Der Beschwerdewert wird auf 247.163,51 € festgesetzt.
I.
Der Kläger verfolgt als Insolvenzverwalter über das Vermögen der P. oHG (im Folgenden: Schuldnerin) nach Aufnahme des Rechtsstreits im Nichtzulassungsbeschwerdeverfahren Schadensersatzansprüche gegen die beklagte Stadt im Zusammenhang mit der Erhebung von Untersuchungsgebühren nach fleischhygienerechtlichen Vorschriften in dem Zeitraum vom 1. Januar 1991 bis zum 7. Februar 1996 in behaupteter Höhe von 247.163,51 € weiter. Dem Verfahren ging das von der Schuldnerin erwirkte rechtskräftig gewordene Urteil des Verwaltungsgerichts Minden vom 26. September 2002 voraus, mit dem zwischen dem 9. Januar 1991 und 7. Februar 1996 ergangene Gebührenbescheide der Beklagten in Höhe eines Gesamtbetrags von 471.733,85 € aufgehoben wurden und nur insoweit bestehen blieben, als sie der Höhe nach den gemeinschaftsrechtlichen Pauschalgebühren entsprachen. Zugleich wurde die Beklagte zur Rückzahlung dieses Betrags nebst 4 % Zinsen seit dem 18. August 1999 verurteilt. Im anhängigen Verfahren werden wegen der Inanspruchnahme von Bankkredit durch die Schuldnerin entstandene Zinsschäden geltend gemacht, die auf der Heranziehung zu Gebührenzahlungen auf der Grundlage der teilweise aufgehobenen Bescheide beruhen.

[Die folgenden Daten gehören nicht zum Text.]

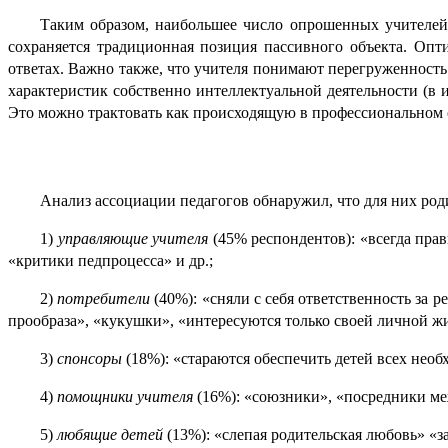
Таким образом, наибольшее число опрошенных учителей п
сохраняется традиционная позиция пассив­но­го объекта. Опт
ответах. Важно также, что учителя понима­ют пере­гру­жен­ност
характе­ри­стик собственно интеллектуальной деятель­но­сти (в
Это можно трактовать как проис­хо­дя­щую в профес­си­о­наль­но
Анализ ассоциации педагогов обнаружил, что для них род
1)
управляющие учителя
(45% респондентов): «всегда правы
«критики педпро­цес­са» и др.;
2)
потребители
(40%): «сняли с себя ответственность за р
прообраза», «кукушки», «интере­су­ют­ся только своей личной жи
3)
спонсоры
(18%): «стараются обеспечить детей всех нео
4)
помощники учителя
(16%): «союзники», «посредники ме
5)
любящие детей
(13%): «слепая родительская любовь» «за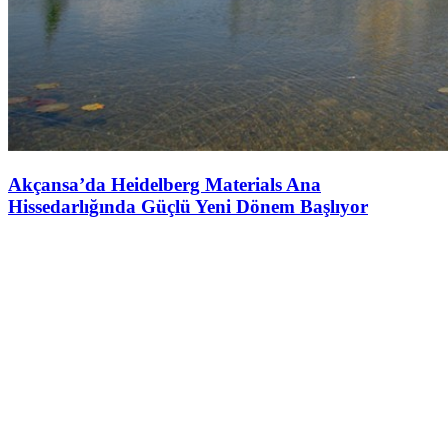
Akçansa’da Heidelberg Materials Ana
Hissedarlığında Güçlü Yeni Dönem Başlıyor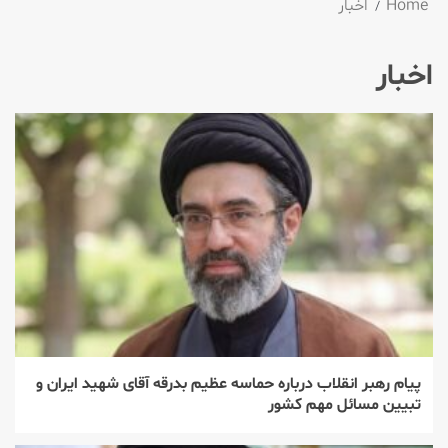
Home
اخبار
اخبار
پیام رهبر انقلاب درباره حماسه عظیم بدرقه آقای شهید ایران و
تبیین مسائل مهم کشور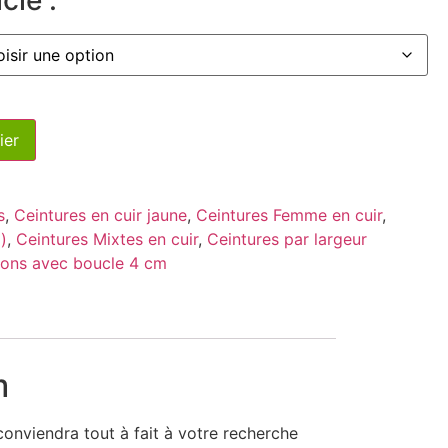
ier
s
,
Ceintures en cuir jaune
,
Ceintures Femme en cuir
,
)
,
Ceintures Mixtes en cuir
,
Ceintures par largeur
rons avec boucle 4 cm
m
conviendra tout à fait à votre recherche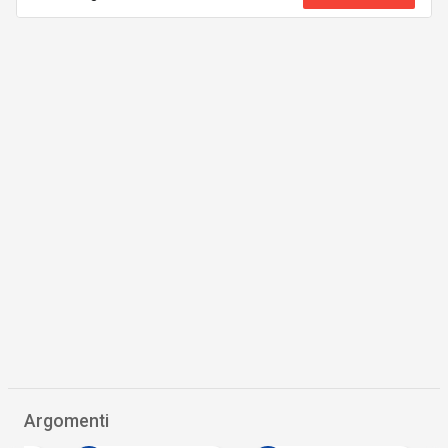
Argomenti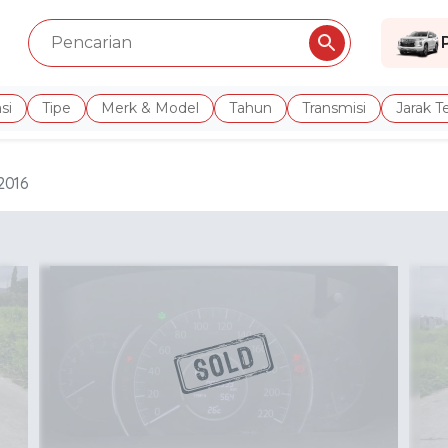
si
Tipe
Merk & Model
Tahun
Transmisi
Jarak 
2016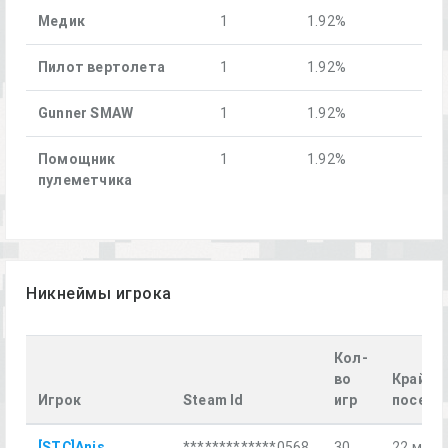
Медик
1
1.92%
Пилот вертолета
1
1.92%
Gunner SMAW
1
1.92%
Помощник
1
1.92%
пулеметчика
Никнеймы игрока
Кол-
во
Крайне
Игрок
Steam Id
игр
посеще
[STC]Anis
*************0568
30
22 мая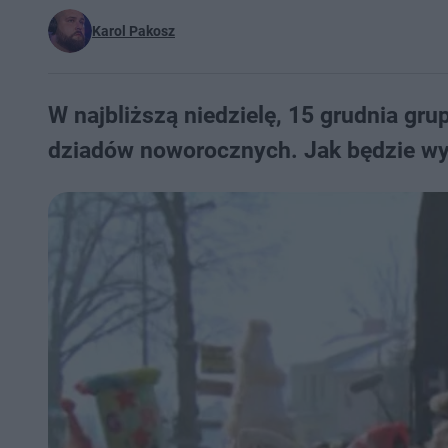
Karol Pakosz
W najbliższą niedzielę, 15 grudnia gru
dziadów noworocznych. Jak będzie wyg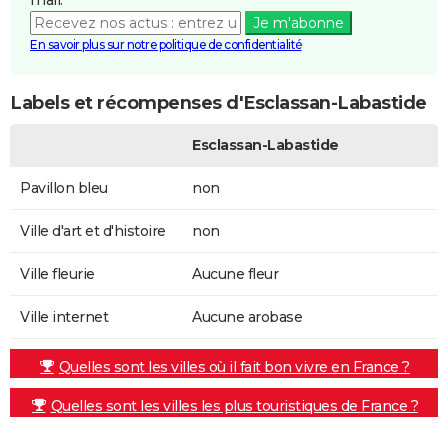
Je m'abonne
En savoir plus sur notre politique de confidentialité
Labels et récompenses d'Esclassan-Labastide
Esclassan-Labastide
Pavillon bleu
non
Ville d'art et d'histoire
non
Ville fleurie
Aucune fleur
Ville internet
Aucune arobase
Quelles sont les villes où il fait bon vivre en France ?
Quelles sont les villes les plus touristiques de France ?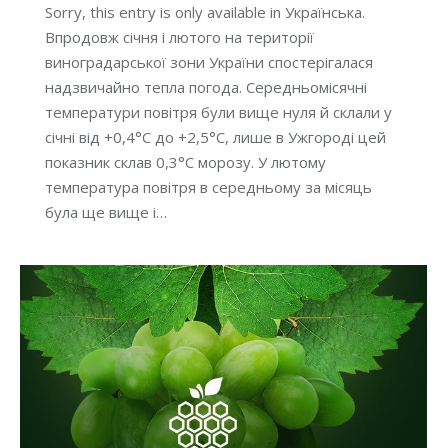
Sorry, this entry is only available in Українська.
Впродовж січня і лютого на території
виноградарської зони України спостерігалася
надзвичайно тепла погода. Середньомісячні
температури повітря були вище нуля й склали у
січні від +0,4°С до +2,5°С, лише в Ужгороді цей
показник склав 0,3°С морозу. У лютому
температура повітря в середньому за місяць
була ще вище і…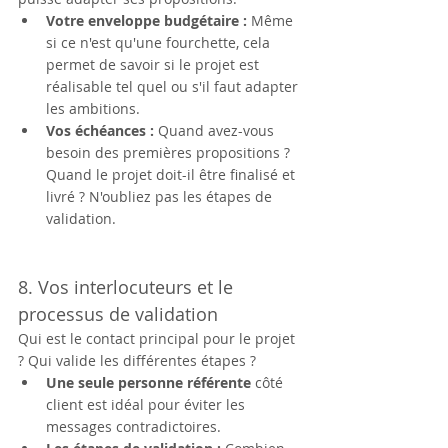
Votre enveloppe budgétaire :
 Même 
si ce n'est qu'une fourchette, cela 
permet de savoir si le projet est 
réalisable tel quel ou s'il faut adapter 
les ambitions.
Vos échéances :
 Quand avez-vous 
besoin des premières propositions ? 
Quand le projet doit-il être finalisé et 
livré ? N'oubliez pas les étapes de 
validation.
8. Vos interlocuteurs et le 
processus de validation
Qui est le contact principal pour le projet 
? Qui valide les différentes étapes ?
Une seule personne référente
 côté 
client est idéal pour éviter les 
messages contradictoires.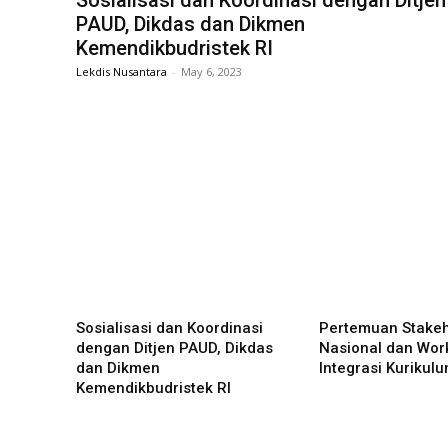
Sosialisasi dan Koordinasi dengan Ditjen
PAUD, Dikdas dan Dikmen
Kemendikbudristek RI
Lekdis Nusantara
-
May 6, 2023
Sosialisasi dan Koordinasi
Pertemuan Stakeh
dengan Ditjen PAUD, Dikdas
Nasional dan Wor
dan Dikmen
Integrasi Kurikulu
Kemendikbudristek RI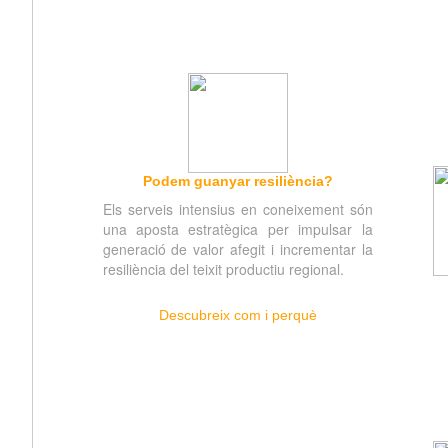
Podem guanyar resiliència?
Els serveis intensius en coneixement són
una aposta estratègica per impulsar la
generació de valor afegit i incrementar la
resiliència del teixit productiu regional.
Descubreix com i perquè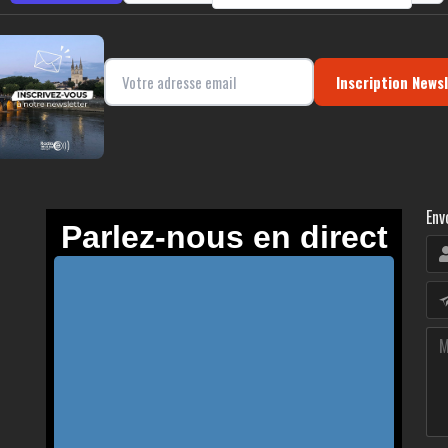
Inscription News
Env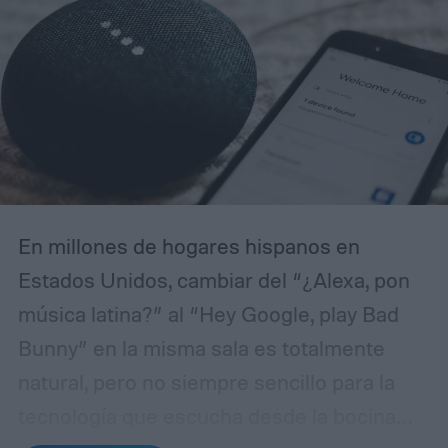
En millones de hogares hispanos en
Estados Unidos, cambiar del “¿Alexa, pon
música latina?” al “Hey Google, play Bad
Bunny” en la misma sala es totalmente
natural, pero no siempre sencillo para la
tecnología que escucha desde la bocina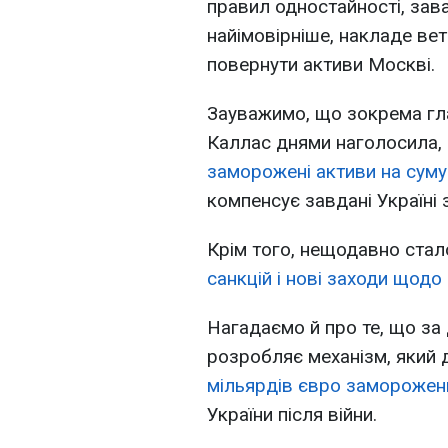
правил одностайності, зава
найімовірніше, накладе вето
повернути активи Москві.
Зауважимо, що зокрема гла
Каллас днями наголосила
заморожені активи на сум
компенсує завдані Україні 
Крім того, нещодавно стал
санкцій і нові заходи щод
Нагадаємо й про те, що за 
розробляє механізм, який
мільярдів євро заморожени
України після війни.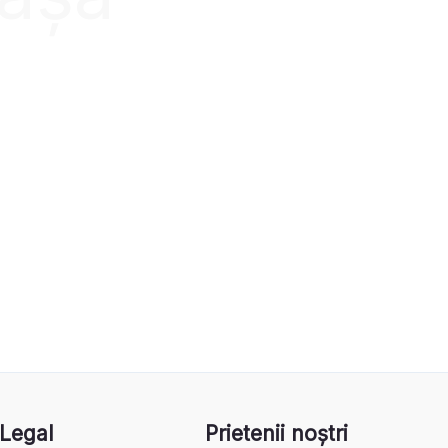
Legal
Prietenii noștri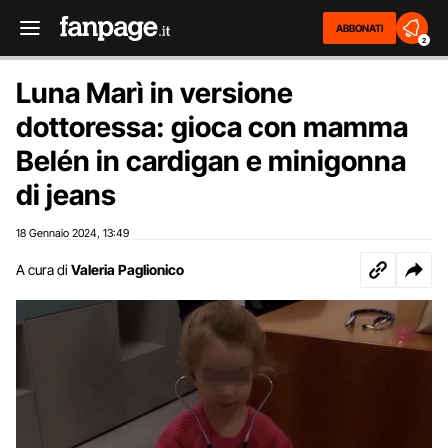
ABBONATI
2
Luna Marì in versione
dottoressa: gioca con mamma
Belén in cardigan e minigonna
di jeans
18 Gennaio 2024
13:49
,
A cura di
Valeria Paglionico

Die Klage der Schuldnerin ist in den Vorinstanzen erfolglos geblieben. Mit seiner Beschwerde begehrt der Kläger nach Aufnahme des Rechtsstreits die Zulassung der Revision.
II.
Die Voraussetzungen für eine Zulassung der Revision liegen nicht vor (§ 543 Abs. 2 ZPO).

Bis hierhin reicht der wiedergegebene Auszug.